Adresse: http://www.sprachforschung.org/ickler/index.php?show=news&id=815#8241

Sind ss-Fehler in der Schweiz selten? Weiß denn jemand, wie dort die korrekte s/ss-Schreibung vermittelt wird? Greift man dafür etwa auf Adelung-Texte zurück oder gibt es ganz andere, viel bessere Methoden?
 
 

Kommentar von Karin Pfeiffer-Stolz, verfaßt am 13.04.2007 um 12.10 Uhr  
Adresse: http://www.sprachforschung.org/ickler/index.php?show=news&id=815#8240

Genau das: die gepriesene "Logik" der neuen s-Schreibung ist eine Hemmschwelle, Herr Eversberg! Sie allein verhindert, daß man das Eszett zur Zeit abschafft. Aber auch darüber könnte sich unsere pseudointellektuelle Bildungselite nach einer Schamfrist ebenfalls hinwegsetzen. Natürlich hoffe ich es nicht, bin aber angesichts der Rücksichtslosigkeiten, mit der man Schöpfung und Tao vergewaltigt, realistisch. Denn, wie Sie richtig feststellen, ist mit der Abschaffung des Eszett die Hauptfehlerquelle nicht beseitigt. Im Moment zehren die Neuschreiber von der alten Regelung, die Reste des Sprachgefühls wirken noch fort. Ich habe einmal die Schweizer Schreibung eine "Schmarotzerschreibung" bezeichnet und bin auch heute noch dieser Meinung: Die das/dass-Schreibung funktioniert dort nur auf dem (unbewußten) Hintergrund des mitlaufenden Adelungschen Wortbild-Bandes.
 
 

Kommentar von Adelung, verfaßt am 13.04.2007 um 12.04 Uhr  
Adresse: http://www.sprachforschung.org/ickler/index.php?show=news&id=815#8239

@ Klaus Malorny:

>> Vielleicht folgen irgendwann nochmal intelligentere Generationen als
>> die, die uns den Unsinn gebracht haben, auch wenn ich jetzt noch
>> nichts davon sehe.

Unwahrscheinlich. Ich glaube kaum, daß in 40 Jahren die Deutschen, nachdem sie festgestellt haben werden, daß Heyse schwachsinnig ist, eine Schreibung wiedereinführen, die für sie seit uralten Zeiten verschwunden ist: Adelung. Es ist einfach nahe liegender, das ß gänzlich abzuschaffen.

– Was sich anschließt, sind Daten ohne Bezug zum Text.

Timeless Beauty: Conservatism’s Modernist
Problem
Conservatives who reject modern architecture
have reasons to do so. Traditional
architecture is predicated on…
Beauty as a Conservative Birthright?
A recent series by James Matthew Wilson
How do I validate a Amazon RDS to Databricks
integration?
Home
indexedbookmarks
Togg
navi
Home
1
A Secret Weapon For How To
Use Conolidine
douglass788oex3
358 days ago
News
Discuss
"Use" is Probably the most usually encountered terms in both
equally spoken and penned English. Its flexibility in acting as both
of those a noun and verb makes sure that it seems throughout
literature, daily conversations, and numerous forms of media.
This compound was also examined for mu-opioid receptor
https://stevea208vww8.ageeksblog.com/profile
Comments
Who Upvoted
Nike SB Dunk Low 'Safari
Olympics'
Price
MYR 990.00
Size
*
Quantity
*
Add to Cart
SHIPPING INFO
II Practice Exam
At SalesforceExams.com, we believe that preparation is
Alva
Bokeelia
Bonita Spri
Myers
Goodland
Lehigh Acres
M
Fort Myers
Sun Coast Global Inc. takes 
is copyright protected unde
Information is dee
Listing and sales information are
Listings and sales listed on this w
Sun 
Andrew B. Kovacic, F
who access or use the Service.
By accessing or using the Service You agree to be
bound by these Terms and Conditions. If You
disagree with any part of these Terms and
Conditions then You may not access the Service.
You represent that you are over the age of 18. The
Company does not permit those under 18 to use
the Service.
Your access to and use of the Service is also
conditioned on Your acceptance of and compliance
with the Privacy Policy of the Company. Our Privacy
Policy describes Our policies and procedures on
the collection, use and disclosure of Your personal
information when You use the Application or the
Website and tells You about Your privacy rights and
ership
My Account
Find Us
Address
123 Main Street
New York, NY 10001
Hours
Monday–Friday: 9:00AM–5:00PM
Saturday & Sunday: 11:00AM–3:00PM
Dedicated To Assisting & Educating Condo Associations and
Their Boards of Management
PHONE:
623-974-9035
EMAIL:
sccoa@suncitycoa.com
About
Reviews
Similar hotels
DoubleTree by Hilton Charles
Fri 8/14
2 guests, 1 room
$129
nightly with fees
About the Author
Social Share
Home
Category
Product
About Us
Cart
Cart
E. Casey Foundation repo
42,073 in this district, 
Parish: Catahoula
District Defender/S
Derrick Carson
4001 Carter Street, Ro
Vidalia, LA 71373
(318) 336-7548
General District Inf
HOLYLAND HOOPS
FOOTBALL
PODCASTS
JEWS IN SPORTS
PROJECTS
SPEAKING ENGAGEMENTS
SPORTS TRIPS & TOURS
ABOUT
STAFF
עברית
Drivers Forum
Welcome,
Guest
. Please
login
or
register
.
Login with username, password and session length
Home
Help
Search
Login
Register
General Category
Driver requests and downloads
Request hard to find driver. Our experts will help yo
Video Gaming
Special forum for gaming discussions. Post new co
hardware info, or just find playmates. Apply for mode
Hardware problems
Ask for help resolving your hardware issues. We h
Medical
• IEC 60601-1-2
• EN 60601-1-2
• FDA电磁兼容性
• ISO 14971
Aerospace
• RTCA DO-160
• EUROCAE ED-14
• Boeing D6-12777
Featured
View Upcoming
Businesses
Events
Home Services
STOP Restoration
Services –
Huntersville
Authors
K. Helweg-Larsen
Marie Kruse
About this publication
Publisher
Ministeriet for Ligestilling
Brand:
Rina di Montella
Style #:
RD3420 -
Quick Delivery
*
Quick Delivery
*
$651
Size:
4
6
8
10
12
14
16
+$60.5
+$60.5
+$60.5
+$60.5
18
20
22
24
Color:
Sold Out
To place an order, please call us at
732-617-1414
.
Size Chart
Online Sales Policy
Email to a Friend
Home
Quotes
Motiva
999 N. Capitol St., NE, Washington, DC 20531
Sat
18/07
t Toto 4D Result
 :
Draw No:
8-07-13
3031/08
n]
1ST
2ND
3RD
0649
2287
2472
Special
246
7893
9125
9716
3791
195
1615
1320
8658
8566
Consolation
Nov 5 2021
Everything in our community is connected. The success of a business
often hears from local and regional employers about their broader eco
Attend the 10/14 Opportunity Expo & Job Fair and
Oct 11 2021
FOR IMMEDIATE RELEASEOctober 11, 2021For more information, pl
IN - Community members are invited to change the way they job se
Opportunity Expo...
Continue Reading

Und, Herr Eversberg, Sie haben völlig recht, daß die Abschaffung des ß die Fehler nicht beseitigen würde, aber seien wir doch mal ehrlich: Sind die Reformer nach Logik vorgegangen? Nein. Warum sollen es ihre Nachfolger dann in einigen Jahrzehnten tun? Da heute sowieso alles auf international ausgerichtet ist, würde wohl in der Zukunft keiner dem "konservativen, deutschtümelnden* ß" eine Träne nachweinen.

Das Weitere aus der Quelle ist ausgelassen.